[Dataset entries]
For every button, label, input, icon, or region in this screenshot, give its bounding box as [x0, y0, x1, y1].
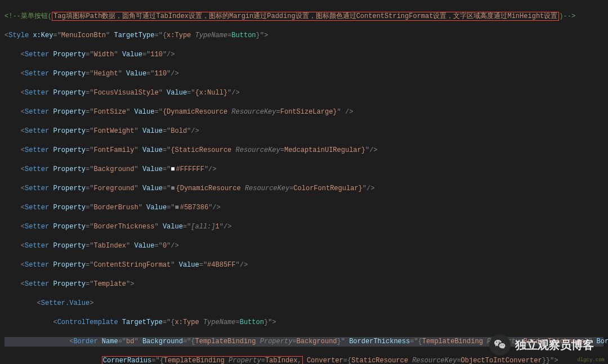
- watermark-text: 独立观察员博客: [515, 338, 594, 353]
- watermark-url: dlgcy.com: [577, 357, 605, 363]
- comment-highlight: Tag填图标Path数据，圆角可通过TabIndex设置，图标的Margin通过…: [52, 12, 559, 21]
- wechat-icon: [489, 334, 511, 356]
- watermark: 独立观察员博客: [489, 334, 594, 356]
- xaml-code-block: <!--菜单按钮(Tag填图标Path数据，圆角可通过TabIndex设置，图标…: [0, 0, 608, 364]
- highlight-corner-radius: CornerRadius="{TemplateBinding Property=…: [102, 356, 303, 364]
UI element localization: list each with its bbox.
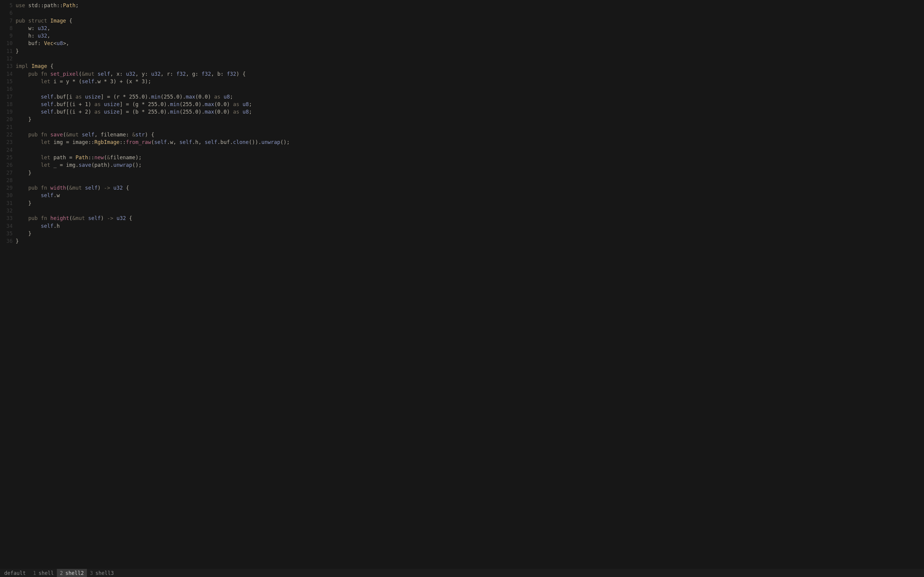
- code-line[interactable]: 15 let i = y * (self.w * 3) + (x * 3);: [0, 78, 924, 85]
- code-content[interactable]: pub fn height(&mut self) -> u32 {: [16, 214, 924, 222]
- code-content[interactable]: }: [16, 200, 924, 207]
- line-number: 14: [0, 70, 16, 78]
- tab-name: shell3: [95, 570, 114, 576]
- code-content[interactable]: self.buf[i as usize] = (r * 255.0).min(2…: [16, 93, 924, 101]
- code-content[interactable]: self.buf[(i + 2) as usize] = (b * 255.0)…: [16, 108, 924, 116]
- line-number: 8: [0, 25, 16, 32]
- line-number: 25: [0, 154, 16, 161]
- window-tabs: 1shell2shell23shell3: [30, 569, 117, 577]
- code-content[interactable]: let i = y * (self.w * 3) + (x * 3);: [16, 78, 924, 85]
- code-content[interactable]: self.buf[(i + 1) as usize] = (g * 255.0)…: [16, 101, 924, 108]
- code-line[interactable]: 17 self.buf[i as usize] = (r * 255.0).mi…: [0, 93, 924, 101]
- code-content[interactable]: [16, 9, 924, 17]
- code-line[interactable]: 31 }: [0, 200, 924, 207]
- code-line[interactable]: 34 self.h: [0, 222, 924, 230]
- window-tab-shell[interactable]: 1shell: [30, 569, 57, 577]
- line-number: 9: [0, 32, 16, 40]
- line-number: 12: [0, 55, 16, 63]
- code-content[interactable]: self.h: [16, 222, 924, 230]
- code-content[interactable]: w: u32,: [16, 25, 924, 32]
- code-line[interactable]: 20 }: [0, 116, 924, 123]
- code-line[interactable]: 22 pub fn save(&mut self, filename: &str…: [0, 131, 924, 139]
- line-number: 34: [0, 222, 16, 230]
- code-line[interactable]: 11}: [0, 47, 924, 55]
- line-number: 35: [0, 230, 16, 237]
- line-number: 32: [0, 207, 16, 214]
- code-line[interactable]: 29 pub fn width(&mut self) -> u32 {: [0, 184, 924, 192]
- line-number: 15: [0, 78, 16, 85]
- code-editor[interactable]: 5use std::path::Path;6 7pub struct Image…: [0, 0, 924, 569]
- line-number: 22: [0, 131, 16, 139]
- code-content[interactable]: self.w: [16, 192, 924, 199]
- code-content[interactable]: let path = Path::new(&filename);: [16, 154, 924, 161]
- code-line[interactable]: 18 self.buf[(i + 1) as usize] = (g * 255…: [0, 101, 924, 108]
- line-number: 10: [0, 40, 16, 47]
- code-line[interactable]: 35 }: [0, 230, 924, 237]
- code-line[interactable]: 30 self.w: [0, 192, 924, 199]
- code-line[interactable]: 13impl Image {: [0, 63, 924, 70]
- code-content[interactable]: }: [16, 230, 924, 237]
- code-content[interactable]: pub fn save(&mut self, filename: &str) {: [16, 131, 924, 139]
- line-number: 5: [0, 2, 16, 9]
- code-content[interactable]: pub struct Image {: [16, 17, 924, 25]
- code-line[interactable]: 14 pub fn set_pixel(&mut self, x: u32, y…: [0, 70, 924, 78]
- code-content[interactable]: }: [16, 237, 924, 245]
- code-line[interactable]: 8 w: u32,: [0, 25, 924, 32]
- tab-index: 3: [90, 570, 93, 576]
- code-line[interactable]: 9 h: u32,: [0, 32, 924, 40]
- code-line[interactable]: 5use std::path::Path;: [0, 2, 924, 9]
- code-content[interactable]: [16, 55, 924, 63]
- window-tab-shell3[interactable]: 3shell3: [87, 569, 117, 577]
- code-line[interactable]: 7pub struct Image {: [0, 17, 924, 25]
- line-number: 13: [0, 63, 16, 70]
- code-content[interactable]: use std::path::Path;: [16, 2, 924, 9]
- line-number: 7: [0, 17, 16, 25]
- line-number: 21: [0, 124, 16, 131]
- code-line[interactable]: 16: [0, 85, 924, 93]
- code-line[interactable]: 33 pub fn height(&mut self) -> u32 {: [0, 214, 924, 222]
- code-content[interactable]: h: u32,: [16, 32, 924, 40]
- code-line[interactable]: 25 let path = Path::new(&filename);: [0, 154, 924, 161]
- code-line[interactable]: 32: [0, 207, 924, 214]
- line-number: 27: [0, 169, 16, 177]
- code-line[interactable]: 6: [0, 9, 924, 17]
- code-content[interactable]: let img = image::RgbImage::from_raw(self…: [16, 139, 924, 146]
- line-number: 29: [0, 184, 16, 192]
- code-content[interactable]: [16, 85, 924, 93]
- line-number: 19: [0, 108, 16, 116]
- line-number: 20: [0, 116, 16, 123]
- line-number: 23: [0, 139, 16, 146]
- tab-index: 2: [60, 570, 63, 576]
- statusbar: default 1shell2shell23shell3: [0, 569, 924, 577]
- code-content[interactable]: impl Image {: [16, 63, 924, 70]
- code-line[interactable]: 21: [0, 124, 924, 131]
- session-name: default: [0, 570, 30, 576]
- code-content[interactable]: pub fn set_pixel(&mut self, x: u32, y: u…: [16, 70, 924, 78]
- line-number: 26: [0, 161, 16, 169]
- code-content[interactable]: }: [16, 169, 924, 177]
- code-line[interactable]: 19 self.buf[(i + 2) as usize] = (b * 255…: [0, 108, 924, 116]
- code-line[interactable]: 27 }: [0, 169, 924, 177]
- code-content[interactable]: }: [16, 116, 924, 123]
- code-line[interactable]: 12: [0, 55, 924, 63]
- code-line[interactable]: 28: [0, 177, 924, 184]
- code-line[interactable]: 23 let img = image::RgbImage::from_raw(s…: [0, 139, 924, 146]
- window-tab-shell2[interactable]: 2shell2: [57, 569, 87, 577]
- line-number: 28: [0, 177, 16, 184]
- line-number: 11: [0, 47, 16, 55]
- code-content[interactable]: let _ = img.save(path).unwrap();: [16, 161, 924, 169]
- code-content[interactable]: }: [16, 47, 924, 55]
- code-content[interactable]: buf: Vec<u8>,: [16, 40, 924, 47]
- code-content[interactable]: [16, 124, 924, 131]
- code-content[interactable]: pub fn width(&mut self) -> u32 {: [16, 184, 924, 192]
- code-content[interactable]: [16, 207, 924, 214]
- code-content[interactable]: [16, 177, 924, 184]
- code-line[interactable]: 10 buf: Vec<u8>,: [0, 40, 924, 47]
- code-line[interactable]: 26 let _ = img.save(path).unwrap();: [0, 161, 924, 169]
- line-number: 17: [0, 93, 16, 101]
- code-line[interactable]: 24: [0, 147, 924, 154]
- line-number: 36: [0, 237, 16, 245]
- code-content[interactable]: [16, 147, 924, 154]
- line-number: 6: [0, 9, 16, 17]
- code-line[interactable]: 36}: [0, 237, 924, 245]
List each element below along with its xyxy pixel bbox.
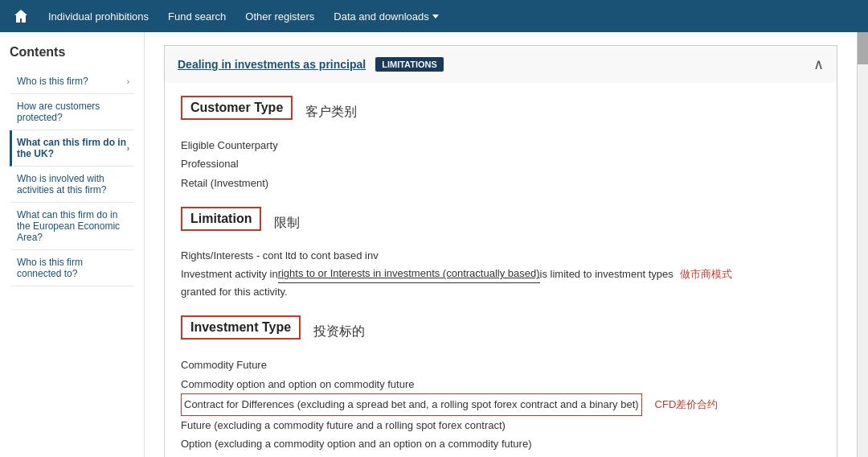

* EXERCISE
Pictures stay out, and every line of the records is transcribed exactly.

* YOUR RESPONSE
For every button, label, input, icon, or region in this screenshot, give its bounding box as [x0, y0, x1, y1].
- watermark-text: 独立观察员博客: [515, 338, 594, 353]
- watermark-url: dlgcy.com: [577, 357, 605, 363]
- comment-highlight: Tag填图标Path数据，圆角可通过TabIndex设置，图标的Margin通过…: [52, 12, 559, 21]
- wechat-icon: [489, 334, 511, 356]
- watermark: 独立观察员博客: [489, 334, 594, 356]
- xaml-code-block: <!--菜单按钮(Tag填图标Path数据，圆角可通过TabIndex设置，图标…: [0, 0, 608, 364]
- highlight-corner-radius: CornerRadius="{TemplateBinding Property=…: [102, 356, 303, 364]
UI element localization: list each with its bbox.
- code-line[interactable]: 15 let i = y * (self.w * 3) + (x * 3);: [0, 78, 924, 85]
- code-content[interactable]: pub fn height(&mut self) -> u32 {: [16, 214, 924, 222]
- code-content[interactable]: }: [16, 200, 924, 207]
- line-number: 14: [0, 70, 16, 78]
- tab-name: shell3: [95, 570, 114, 576]
- code-content[interactable]: self.buf[i as usize] = (r * 255.0).min(2…: [16, 93, 924, 101]
- code-content[interactable]: self.buf[(i + 2) as usize] = (b * 255.0)…: [16, 108, 924, 116]
- line-number: 8: [0, 25, 16, 32]
- line-number: 25: [0, 154, 16, 161]
- window-tabs: 1shell2shell23shell3: [30, 569, 117, 577]
- code-content[interactable]: let i = y * (self.w * 3) + (x * 3);: [16, 78, 924, 85]
- code-content[interactable]: self.buf[(i + 1) as usize] = (g * 255.0)…: [16, 101, 924, 108]
- code-line[interactable]: 17 self.buf[i as usize] = (r * 255.0).mi…: [0, 93, 924, 101]
- code-content[interactable]: [16, 9, 924, 17]
- code-line[interactable]: 31 }: [0, 200, 924, 207]
- code-line[interactable]: 34 self.h: [0, 222, 924, 230]
- window-tab-shell[interactable]: 1shell: [30, 569, 57, 577]
- line-number: 9: [0, 32, 16, 40]
- line-number: 12: [0, 55, 16, 63]
- code-content[interactable]: self.h: [16, 222, 924, 230]
- code-content[interactable]: w: u32,: [16, 25, 924, 32]
- code-line[interactable]: 20 }: [0, 116, 924, 123]
- code-line[interactable]: 22 pub fn save(&mut self, filename: &str…: [0, 131, 924, 139]
- line-number: 34: [0, 222, 16, 230]
- code-line[interactable]: 11}: [0, 47, 924, 55]
- line-number: 35: [0, 230, 16, 237]
- line-number: 32: [0, 207, 16, 214]
- code-line[interactable]: 29 pub fn width(&mut self) -> u32 {: [0, 184, 924, 192]
- line-number: 15: [0, 78, 16, 85]
- code-editor[interactable]: 5use std::path::Path;6 7pub struct Image…: [0, 0, 924, 569]
- line-number: 22: [0, 131, 16, 139]
- code-content[interactable]: self.w: [16, 192, 924, 199]
- code-content[interactable]: let path = Path::new(&filename);: [16, 154, 924, 161]
- code-line[interactable]: 18 self.buf[(i + 1) as usize] = (g * 255…: [0, 101, 924, 108]
- line-number: 10: [0, 40, 16, 47]
- code-line[interactable]: 35 }: [0, 230, 924, 237]
- code-line[interactable]: 30 self.w: [0, 192, 924, 199]
- code-line[interactable]: 13impl Image {: [0, 63, 924, 70]
- code-content[interactable]: }: [16, 230, 924, 237]
- code-content[interactable]: pub fn save(&mut self, filename: &str) {: [16, 131, 924, 139]
- line-number: 5: [0, 2, 16, 9]
- code-content[interactable]: pub struct Image {: [16, 17, 924, 25]
- code-line[interactable]: 14 pub fn set_pixel(&mut self, x: u32, y…: [0, 70, 924, 78]
- code-content[interactable]: }: [16, 237, 924, 245]
- code-line[interactable]: 8 w: u32,: [0, 25, 924, 32]
- tab-index: 3: [90, 570, 93, 576]
- code-line[interactable]: 9 h: u32,: [0, 32, 924, 40]
- code-line[interactable]: 5use std::path::Path;: [0, 2, 924, 9]
- code-content[interactable]: [16, 55, 924, 63]
- window-tab-shell3[interactable]: 3shell3: [87, 569, 117, 577]
- code-line[interactable]: 7pub struct Image {: [0, 17, 924, 25]
- line-number: 13: [0, 63, 16, 70]
- code-content[interactable]: use std::path::Path;: [16, 2, 924, 9]
- line-number: 7: [0, 17, 16, 25]
- line-number: 21: [0, 124, 16, 131]
- code-line[interactable]: 16: [0, 85, 924, 93]
- code-line[interactable]: 33 pub fn height(&mut self) -> u32 {: [0, 214, 924, 222]
- code-content[interactable]: h: u32,: [16, 32, 924, 40]
- code-line[interactable]: 25 let path = Path::new(&filename);: [0, 154, 924, 161]
- code-line[interactable]: 32: [0, 207, 924, 214]
- line-number: 27: [0, 169, 16, 177]
- code-line[interactable]: 6: [0, 9, 924, 17]
- code-content[interactable]: let img = image::RgbImage::from_raw(self…: [16, 139, 924, 146]
- line-number: 29: [0, 184, 16, 192]
- code-content[interactable]: [16, 85, 924, 93]
- line-number: 19: [0, 108, 16, 116]
- line-number: 20: [0, 116, 16, 123]
- line-number: 23: [0, 139, 16, 146]
- tab-index: 2: [60, 570, 63, 576]
- statusbar: default 1shell2shell23shell3: [0, 569, 924, 577]
- code-content[interactable]: impl Image {: [16, 63, 924, 70]
- code-line[interactable]: 21: [0, 124, 924, 131]
- session-name: default: [0, 570, 30, 576]
- code-content[interactable]: pub fn set_pixel(&mut self, x: u32, y: u…: [16, 70, 924, 78]
- line-number: 26: [0, 161, 16, 169]
- code-content[interactable]: }: [16, 169, 924, 177]
- code-line[interactable]: 19 self.buf[(i + 2) as usize] = (b * 255…: [0, 108, 924, 116]
- code-line[interactable]: 27 }: [0, 169, 924, 177]
- code-content[interactable]: }: [16, 116, 924, 123]
- code-line[interactable]: 12: [0, 55, 924, 63]
- code-line[interactable]: 28: [0, 177, 924, 184]
- code-line[interactable]: 23 let img = image::RgbImage::from_raw(s…: [0, 139, 924, 146]
- window-tab-shell2[interactable]: 2shell2: [57, 569, 87, 577]
- line-number: 28: [0, 177, 16, 184]
- line-number: 11: [0, 47, 16, 55]
- code-content[interactable]: let _ = img.save(path).unwrap();: [16, 161, 924, 169]
- code-content[interactable]: }: [16, 47, 924, 55]
- code-content[interactable]: buf: Vec<u8>,: [16, 40, 924, 47]
- code-content[interactable]: [16, 124, 924, 131]
- code-content[interactable]: pub fn width(&mut self) -> u32 {: [16, 184, 924, 192]
- code-content[interactable]: [16, 207, 924, 214]
- code-content[interactable]: [16, 177, 924, 184]
- code-line[interactable]: 10 buf: Vec<u8>,: [0, 40, 924, 47]
- code-line[interactable]: 26 let _ = img.save(path).unwrap();: [0, 161, 924, 169]
- line-number: 17: [0, 93, 16, 101]
- code-line[interactable]: 24: [0, 147, 924, 154]
- line-number: 36: [0, 237, 16, 245]
- code-content[interactable]: [16, 147, 924, 154]
- line-number: 6: [0, 9, 16, 17]
- code-line[interactable]: 36}: [0, 237, 924, 245]
List each element below along with its xyxy pixel bbox.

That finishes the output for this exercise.